Al Zubara Fort (), also known as Fort Zubara(h), Zubara(h) Fort, Al Zubarah Fort, or Az Zubara(h) Fort, is a historic Qatari military fortress built under the oversight of Sheikh Abdullah bin Jassim Al Thani in 1938.

History

Al Zubara Fort was originally built by Sheikh Abdullah bin Jassim al Thani in 1938 to serve as a Coast Guard station, although some utter that it was built to serve as a police station. It was later renovated into a museum to display diverse exhibits and artworks, most especially for contemporarily topical archaeological findings.

Geography

Al Zubara Fort is situated in the ancient town of Zubarah, which in turn is located on the northwestern coast of the Qatar peninsula in the Al Shamal municipality, and is about 105 km from the Capital of Qatar .

Zubarah

Zubarah ( "Zubarah"), also known as Al Zubarah or Az Zubarah, the town in which Al Zubara Fort is situated, is a deserted town located on the northwestern coast of the Qatari Peninsula, in the municipality of Al Shamal, which in turn, is about 105 km from Doha, the capital city and state of Qatar (The geography of both Zubarah and Al Zubara Fort are the same since the latter is located in Zubarah). Zubarah covers an area of approximately 400 hectares and about 60 hectares inside the outer town wall. Zubarah as a whole is the largest archaeological site in the whole Qatari Peninsula.

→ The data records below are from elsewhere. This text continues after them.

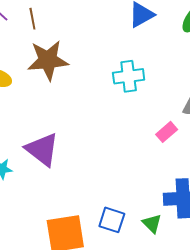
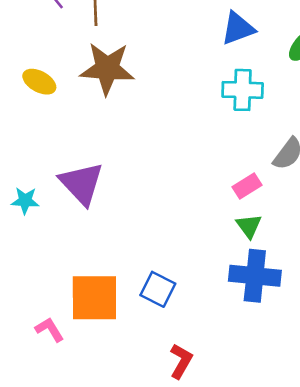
cyan cross: (129, 76) -> (243, 90), moved
green triangle: (152, 223) -> (249, 226), moved

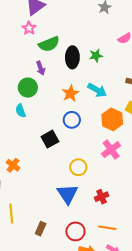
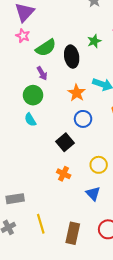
green star: (96, 56) -> (94, 41), moved
orange cross: (13, 165) -> (64, 174), moved
blue triangle: (68, 194) -> (93, 194), size x0.7
brown rectangle: (41, 229) -> (73, 233), size x1.5

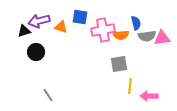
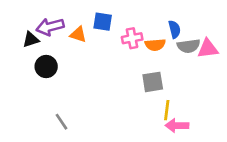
pink cross: (103, 30) -> (132, 38), size x0.7
pink arrow: (149, 96) -> (177, 126), moved

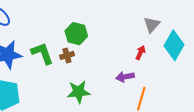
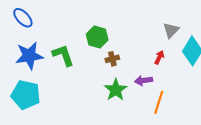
brown cross: (67, 55) -> (112, 59), moved
green star: (79, 92) -> (116, 90), moved, turned -30

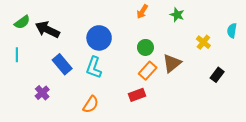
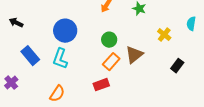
black arrow: (47, 30) -> (16, 23), size x0.6

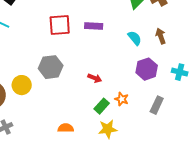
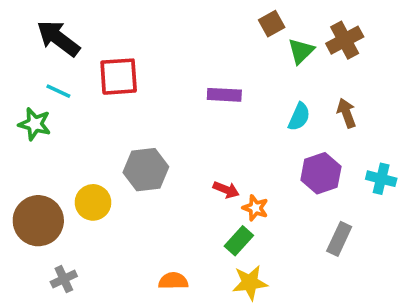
red square: (60, 25) -> (119, 77), moved
cyan semicircle: (135, 38) -> (299, 117), turned 63
orange star: (122, 99) -> (255, 208), moved

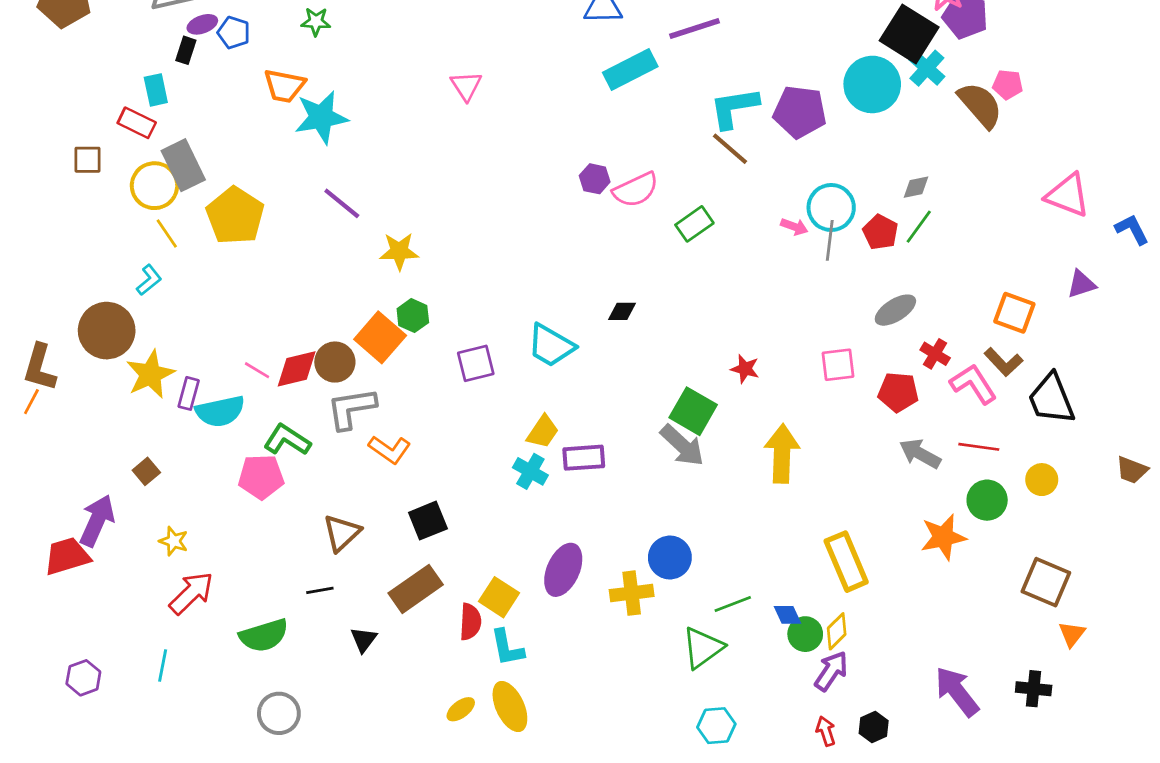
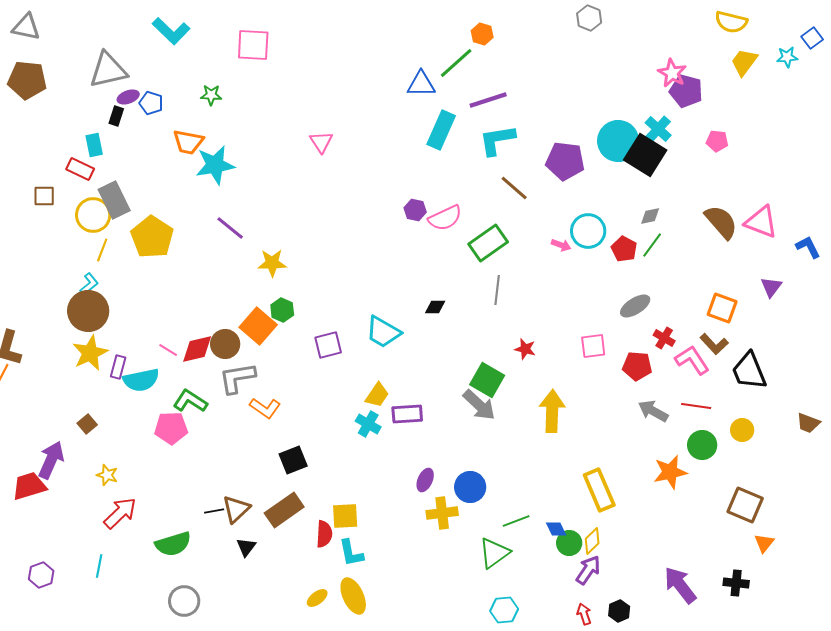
black square: (909, 34) -> (645, 155), moved
cyan rectangle: (630, 69) -> (441, 130), turned -39
brown semicircle: (980, 105) -> (721, 222), moved
cyan L-shape: (734, 108) -> (497, 140), moved
green rectangle: (694, 224) -> (488, 243), size x1.4
yellow line: (167, 233) -> (102, 250), turned 55
gray line: (830, 240) -> (497, 290), moved
purple triangle: (1081, 284) -> (771, 287), turned -35
brown circle: (107, 331) -> (88, 311), moved
brown triangle: (342, 533) -> (236, 509), moved
purple ellipse: (563, 570) -> (425, 480), moved, size x0.6
yellow square: (499, 597) -> (345, 516), turned -36

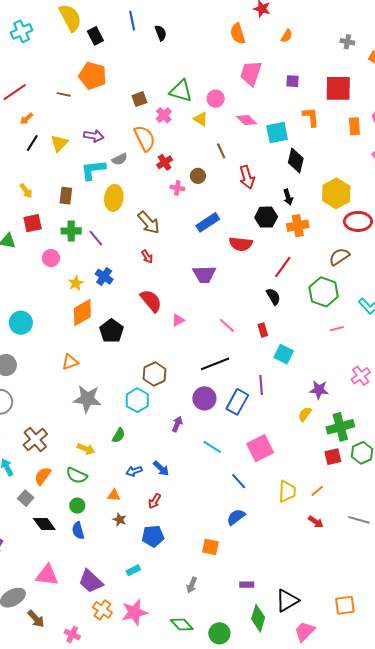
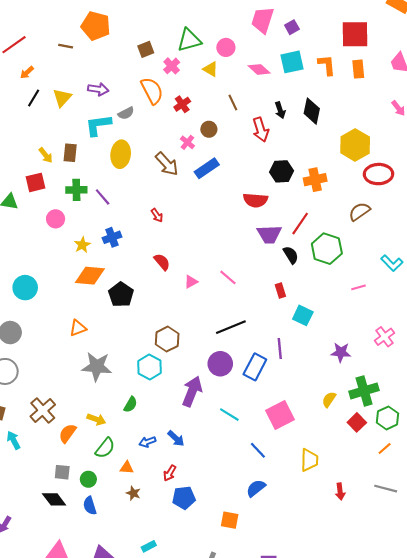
purple square: (292, 81) -> (292, 27), moved, turned -32
green triangle: (181, 91) -> (189, 40), turned -30
orange rectangle: (354, 126) -> (358, 69), moved
cyan square: (277, 133) -> (292, 62), moved
red cross: (165, 162) -> (182, 104), moved
pink cross: (177, 188) -> (187, 142), turned 32
yellow arrow: (26, 191) -> (46, 155), moved
black arrow: (288, 197) -> (280, 110), moved
blue rectangle: (208, 222) -> (207, 168), moved
brown arrow: (149, 223) -> (167, 164), moved
purple trapezoid: (204, 274) -> (269, 234), moved
blue cross: (104, 277) -> (112, 237), turned 36
green hexagon: (324, 292) -> (327, 249), moved
red semicircle: (151, 301) -> (162, 262), size x0.7
orange diamond: (82, 313) -> (90, 276), turned 36
pink line: (227, 325) -> (228, 277), moved
yellow semicircle: (305, 414) -> (329, 399), moved
purple arrow: (177, 424) -> (192, 391), size x1.8
red square: (333, 457) -> (357, 422), turned -30
green semicircle: (77, 475) -> (105, 448), moved, turned -75
orange semicircle: (43, 476) -> (67, 433), moved
orange line: (317, 491) -> (385, 448), moved
gray square: (26, 498) -> (62, 472), moved, turned -35
red arrow: (316, 522) -> (340, 492), turned 49
blue pentagon: (153, 536) -> (184, 498), moved

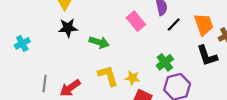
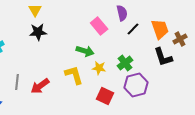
green arrow: (99, 42) -> (85, 51), moved
yellow star: (133, 78) -> (99, 68), moved

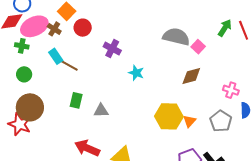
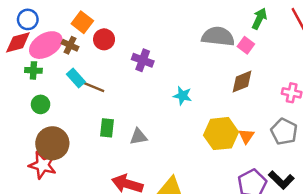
green arrow: (225, 28) -> (259, 19), moved
cyan star: (136, 73) -> (182, 96), moved

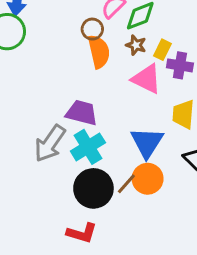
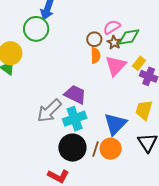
brown star: (136, 45) -> (114, 42), moved
orange semicircle: (99, 52) -> (96, 55), size x0.7
pink triangle: (146, 79) -> (116, 66), moved, turned 35
brown line: (126, 184) -> (95, 149), turned -35

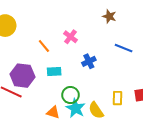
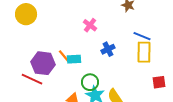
orange line: (44, 46) -> (64, 56), moved
yellow rectangle: (117, 98) -> (144, 52), moved, size x1.5

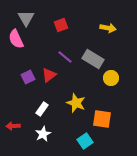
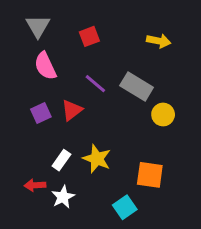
pink semicircle: (16, 39) -> (45, 66), moved
yellow star: (76, 103) -> (97, 159), moved
red arrow: (13, 126) -> (35, 185), moved

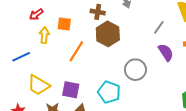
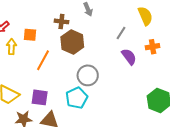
gray circle: (135, 70) -> (88, 75), moved
cyan pentagon: (109, 92) -> (77, 98), turned 30

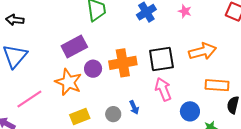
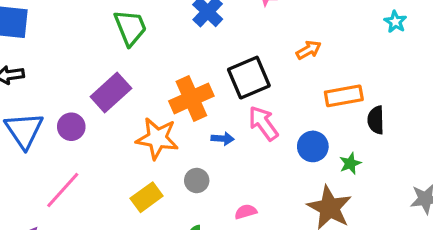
orange arrow: (203, 51) -> (309, 50), size x0.6
purple circle: (93, 69) -> (71, 127), moved
orange star: (68, 82) -> (157, 138), moved
blue arrow: (134, 107) -> (223, 139), moved, turned -48

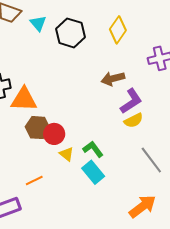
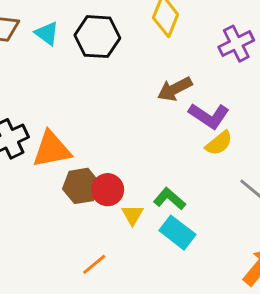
purple L-shape: (131, 101) -> (209, 116), turned 80
yellow triangle: (67, 154) -> (132, 215), turned 35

It was once a thriving pearl fishing and trading port positioned midway between the Strait of Hormuz and the west arm of the Persian Gulf. It is one of the largest and best preserved examples of an 18th-19th century merchant town in the Persian Gulf region. The entire layout and urban fabric of a settlement dating to this formative period in the region have been preserved. The Zubarah archaeological site provides an important insight into urban life, spatial organization, and the social and economic history of the Persian Gulf before the discovery of oil and gas in the 20th century.

Structure

Lofty, compact walls, substantial and profuse in broadness, swathe this eminent fort which are one meter in length and bulk. It was said that the walls of the fort were fabricated and were put together by merging and blending overlapping raw pieces of coral stones, specifically limestone, with a mortar and a pestle specifically conceived for grinding mud. The fort has a protective roof that was jury-rigged by utilizing compressed mud. The roof endows shade and coolness for the ones inside the fort. The fort's roof was also erected for the soldiers who would patrol and traverse the surrounding areas for enemies. The fort has three, gargantuan yet superbly conceived corners, each having massive, circular towers on top, which are geared with diverse varieties of Qatari-style defenses, with the fourth one as the most picturesque corner, as it has a rectangular tower with exquisite triangular-based ledges with slits that are called machicolations. Of course, the soldiers themselves had their own respective rooms. Eight rooms were constructed to accommodate such valiant and patriotic soldiers which are situated in the ground floor. These rooms were just converted recently to house exhibits, artworks and other archaeological findings. The fort has external staircases which were used to climb up to the fort's floors and roof.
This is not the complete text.